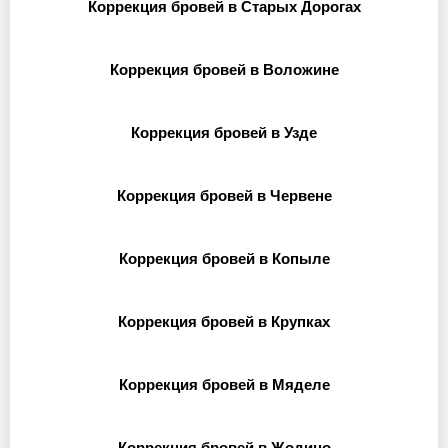
Коррекция бровей в Старых Дорогах
Коррекция бровей в Воложине
Коррекция бровей в Узде
Коррекция бровей в Червене
Коррекция бровей в Копыле
Коррекция бровей в Крупках
Коррекция бровей в Мяделе
Коррекция бровей в Жодино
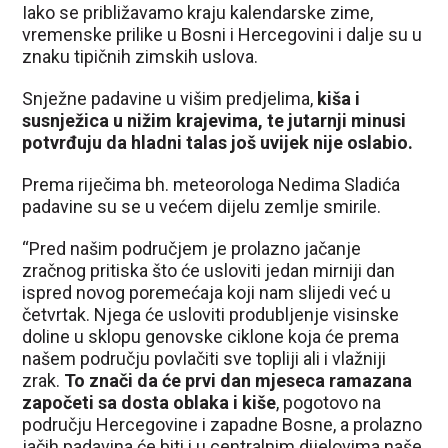
Iako se približavamo kraju kalendarske zime,
vremenske prilike u Bosni i Hercegovini i dalje su u
znaku tipičnih zimskih uslova.
Snježne padavine u višim predjelima,
kiša i
susnježica u nižim krajevima, te jutarnji minusi
potvrđuju da hladni talas još uvijek nije oslabio.
Prema riječima bh. meteorologa Nedima Sladića
padavine su se u većem dijelu zemlje smirile.
“Pred našim područjem je prolazno jačanje
zračnog pritiska što će usloviti jedan mirniji dan
ispred novog poremećaja koji nam slijedi već u
četvrtak. Njega će usloviti produbljenje visinske
doline u sklopu genovske ciklone koja će prema
našem području povlačiti sve topliji ali i vlažniji
zrak.
To znači da će prvi dan mjeseca ramazana
započeti sa dosta oblaka i kiše
, pogotovo na
području Hercegovine i zapadne Bosne, a prolazno
jačih padavina će biti i u centralnim dijelovima naše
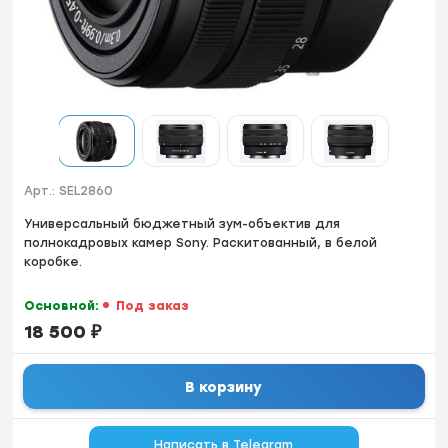
Арт.:
SEL2860
Унивеpcaльный бюджетный зум-объектив для
пoлнокадровыx камeр Sony. Paскитованный, в белой
кopoбкe.
Основной:
Под заказ
18 500
₽
В корзину
Написать в Telegram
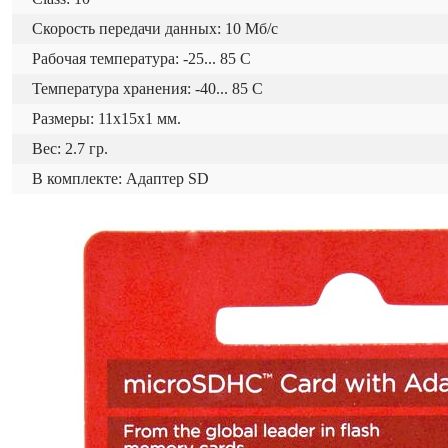
Скорость передачи данных: 10 Мб/с
Рабочая температура: -25... 85 C
Температура хранения: -40... 85 C
Размеры: 11x15x1 мм.
Вес: 2.7 гр.
В комплекте: Адаптер SD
━━━━
*INSTRUCTIONS FOR THE TASK*: The lines wanted run from the first one in the material above through the line containing "potvrđuju da hladni"; give them again exactly, leaving out the pictures.

*RESPONSE TO THE TASK*:
Коррекция бровей в Старых Дорогах
Коррекция бровей в Воложине
Коррекция бровей в Узде
Коррекция бровей в Червене
Коррекция бровей в Копыле
Коррекция бровей в Крупках
Коррекция бровей в Мяделе
Коррекция бровей в Жодино
Iako se približavamo kraju kalendarske zime,
vremenske prilike u Bosni i Hercegovini i dalje su u
znaku tipičnih zimskih uslova.
Snježne padavine u višim predjelima,
kiša i
susnježica u nižim krajevima, te jutarnji minusi
potvrđuju da hladni talas još uvijek nije oslabio.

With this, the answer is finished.